It only has 650 hours on it but unfortunatly the previous owner ran it at a sand pit with no air cleaner.:rolleyes: Not to good for the cylinders and rings.I priced rebuild parts from a local dealer and the total came to about 5-6 hundred dollars.I can pick up a new kohler commander for that. But like you said may be more work and money than to fix the onan. Miller welders are available with kohler engines surely one model will fit. I emailed kohler to ask their advice. Probably wont hear anything from them til monday. If not sooner or later I should come across a replacemant onan.
07-31-2005, 12:34 AM
You can get a Command 16hp+ for 5-600 bucks??????? Interesting ....very interesting since they retail for around twice that.

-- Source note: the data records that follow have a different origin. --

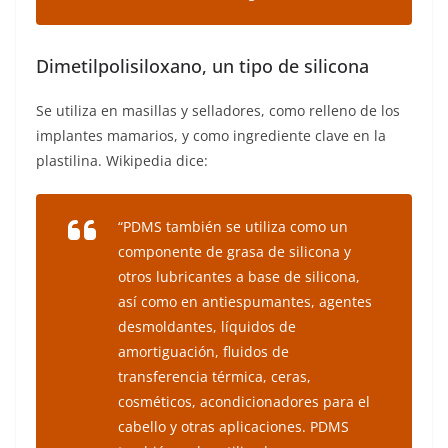
Dimetilpolisiloxano, un tipo de silicona
Se utiliza en masillas y selladores, como relleno de los
implantes mamarios, y como ingrediente clave en la
plastilina. Wikipedia dice:
“PDMS también se utiliza como un
componente de grasa de silicona y
otros lubricantes a base de silicona,
así como en antiespumantes, agentes
desmoldantes, líquidos de
amortiguación, fluidos de
transferencia térmica, ceras,
cosméticos, acondicionadores para el
cabello y otras aplicaciones. PDMS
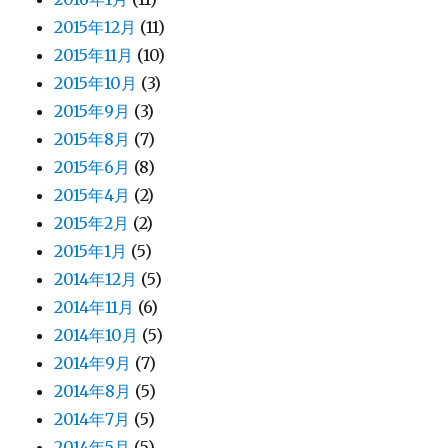
2015年12月
(11)
2015年11月
(10)
2015年10月
(3)
2015年9月
(3)
2015年8月
(7)
2015年6月
(8)
2015年4月
(2)
2015年2月
(2)
2015年1月
(5)
2014年12月
(5)
2014年11月
(6)
2014年10月
(5)
2014年9月
(7)
2014年8月
(5)
2014年7月
(5)
2014年5月
(5)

The shaft end is the key to the problem. You need to find the shaft number or code. More than likely, you will find the shaft doesn't cross over from Onan to Kohler...I have not seen a Miller shaft do it yet, but that doesn't mean one doesn't exist...just that all of my searches have come up empty. The Kohler engine wasn't offered until later in the Miller line. When they came up, the shafts and rotor adapters had all changed radically. The rotor assemblies are model specific, so they can't be switched around, unfortunately.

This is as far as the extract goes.